→ **Activity**: Give back all of the data exactly, with every picture omitted.
====== Exercise data ======
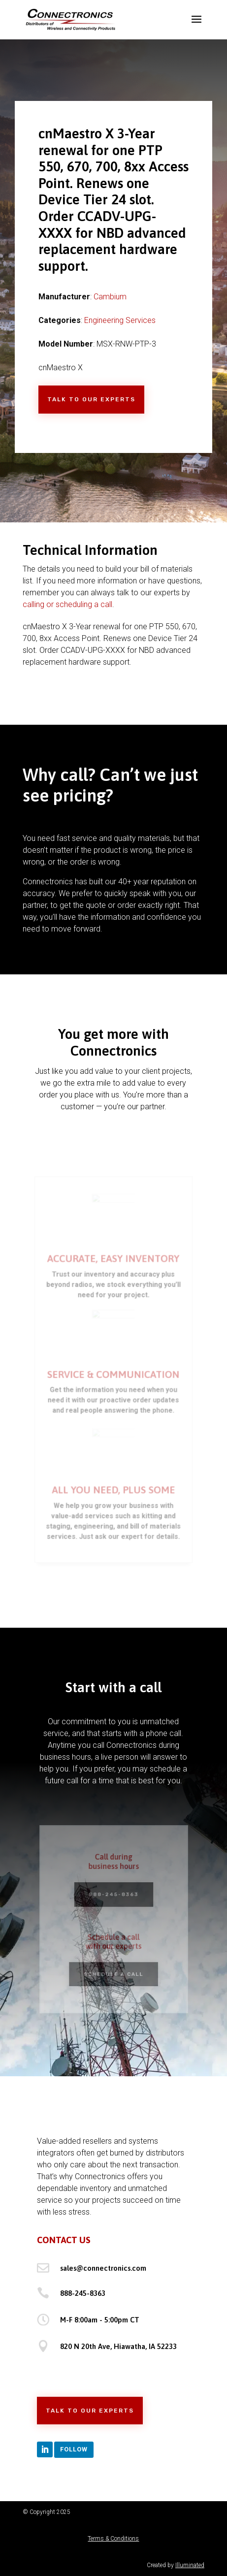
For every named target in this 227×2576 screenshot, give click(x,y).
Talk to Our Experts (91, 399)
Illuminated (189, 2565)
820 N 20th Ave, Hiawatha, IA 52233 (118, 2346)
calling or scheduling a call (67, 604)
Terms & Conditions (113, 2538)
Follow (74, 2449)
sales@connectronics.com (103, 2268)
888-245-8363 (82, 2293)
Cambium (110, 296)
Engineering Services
======
→ **Answer below**:
For every named target in this 227×2576 screenshot, give click(x,y).
Talk to Our Experts (91, 399)
Illuminated (189, 2565)
820 N 20th Ave, Hiawatha, IA 52233 (118, 2346)
calling or scheduling a call (67, 604)
Terms & Conditions (113, 2538)
Follow (74, 2449)
sales@connectronics.com (103, 2268)
888-245-8363 (82, 2293)
Cambium (110, 296)
Engineering Services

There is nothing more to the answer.